In terms of financial strength, the company is doing fairly well. I think the balance sheet is much cleaner and more efficient now with more cash and less accounts receivable. The table below shows some key financial ratios over the past year.
*Includes cash and equivalents, short and long-term investments.
The company's cash pile has nearly doubled over the past year, and that provides more financial flexibility. When the company needs to spend on marketing or inventory, they need cash. Yes, initially these purchases go down as accounts payable probably, but eventually, they need to be paid. Do you think the company's vendors want to be paid in accounts receivable, that a company may never get back? I don't think so. Cash is king, and Research in Motion has quite a bit of it. A year ago, cash and short-term investments represented just 18.15% of current assets, and 9.31% of total assets. As of the most recent quarter, those numbers were up to 40.01% and 21.61%, respectively.
Now, I do expect the company to start using some of that cash in the current quarter as they launch BB10. The company may also continue to collect accounts receivable, so how much they spend may not be 100% clear. However, this company's balance sheet is fairly strong, and has actually improved over the past year. In addition to being more financially flexible with a higher percentage of cash, working capital and the current ratio have increased over the past twelve months. The company's debt (liabilities to assets) ratio has also improved over the prior year's Q3.

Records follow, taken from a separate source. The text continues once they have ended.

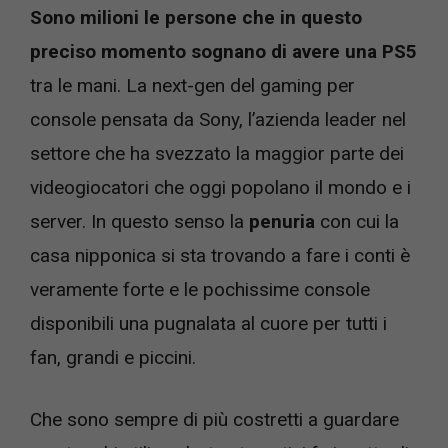
Sono milioni le persone che in questo
preciso momento sognano di avere una PS5
tra le mani. La next-gen del gaming per
console pensata da Sony, l’azienda leader nel
settore che ha svezzato la maggior parte dei
videogiocatori che oggi popolano il mondo e i
server. In questo senso la
penuria
con cui la
casa nipponica si sta trovando a fare i conti è
veramente forte e le pochissime console
disponibili una pugnalata al cuore per tutti i
fan, grandi e piccini.
Che sono sempre di più costretti a guardare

Conclusion - the rally could extend:
Over the first half of 2012, I was one of the most bearish out there on Research in Motion. You can look back at my articles and see that. Even after the company's Q2 positive surprise, I wasn't totally sold that the company was back. But when a stock was priced as low as RIM was, just a small shift in expectations could go a long way.

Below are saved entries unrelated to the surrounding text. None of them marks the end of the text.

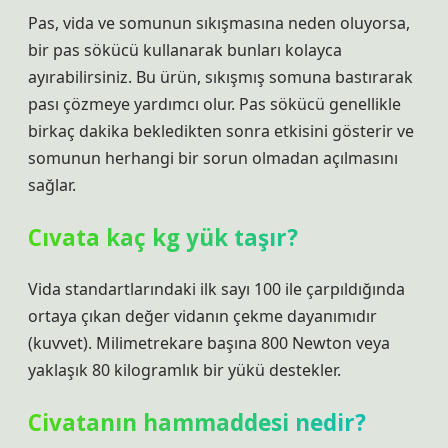
Pas, vida ve somunun sıkışmasına neden oluyorsa,
bir pas sökücü kullanarak bunları kolayca
ayırabilirsiniz. Bu ürün, sıkışmış somuna bastırarak
pası çözmeye yardımcı olur. Pas sökücü genellikle
birkaç dakika bekledikten sonra etkisini gösterir ve
somunun herhangi bir sorun olmadan açılmasını
sağlar.
Cıvata kaç kg yük taşır?
Vida standartlarındaki ilk sayı 100 ile çarpıldığında
ortaya çıkan değer vidanın çekme dayanımıdır
(kuvvet). Milimetrekare başına 800 Newton veya
yaklaşık 80 kilogramlık bir yükü destekler.
Civatanın hammaddesi nedir?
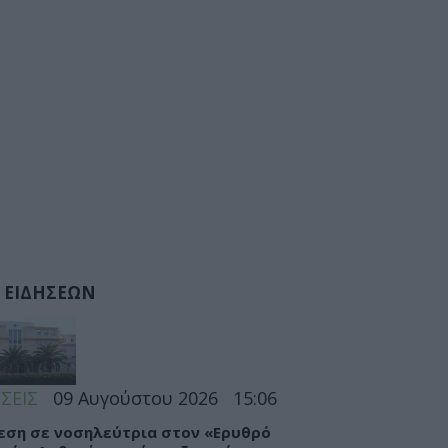
 ΕΙΔΗΣΕΩΝ
ΣΕΙΣ
09 Αυγούστου 2026
15:06
εση σε νοσηλεύτρια στον «Ερυθρό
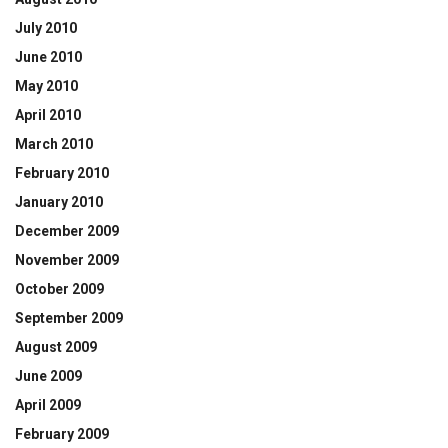
July 2010
June 2010
May 2010
April 2010
March 2010
February 2010
January 2010
December 2009
November 2009
October 2009
September 2009
August 2009
June 2009
April 2009
February 2009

It did. Research in Motion shares are at their highest point in several months as we approach the launch of the BlackBerry 10 devices. Even with the strong rally, we could see shares go even higher. Analysts have been raising their expectations, and this company isn't dead anymore. The company has a very good, and now clean, balance sheet, which gives it the financial flexibility to roll out the new devices.

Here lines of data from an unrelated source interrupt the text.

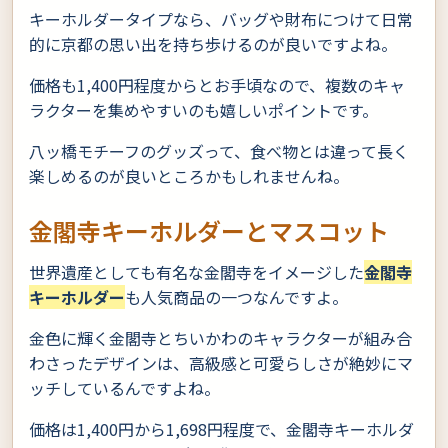
キーホルダータイプなら、バッグや財布につけて日常
的に京都の思い出を持ち歩けるのが良いですよね。
価格も1,400円程度からとお手頃なので、複数のキャ
ラクターを集めやすいのも嬉しいポイントです。
八ッ橋モチーフのグッズって、食べ物とは違って長く
楽しめるのが良いところかもしれませんね。
金閣寺キーホルダーとマスコット
世界遺産としても有名な金閣寺をイメージした
金閣寺
キーホルダー
も人気商品の一つなんですよ。
金色に輝く金閣寺とちいかわのキャラクターが組み合
わさったデザインは、高級感と可愛らしさが絶妙にマ
ッチしているんですよね。
価格は1,400円から1,698円程度で、金閣寺キーホルダ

Now, I'm not claiming that the BlackBerry 10 devices will destroy the iPhone or become the world's leading phone overnight. Not at all. What I am saying is that this company is doing a bit better than most had thought, and the new devices should help this company get back on track. Add in a huge short base, and you could get a rally that could extend quite a bit further. As we continue towards the launch and more details are leaked, I wouldn't be surprised to see more shorts panic and cover their positions. The company currently lists March 28th as their next reporting date, which is still a bit off. By then, the company should have a good idea of how things are going. I would not be surprised if the company sees $20 on the launch. The stock may not get there by the launch date, but any general optimism over these products will help. It could take until that earnings date to reach the $20 level, but if the BlackBerry 10 launch goes well, I think it is just a matter of time.
Strangely enough, the last time we saw shares of Research in Motion above the $20 level was in 2011, and that day was: Halloween.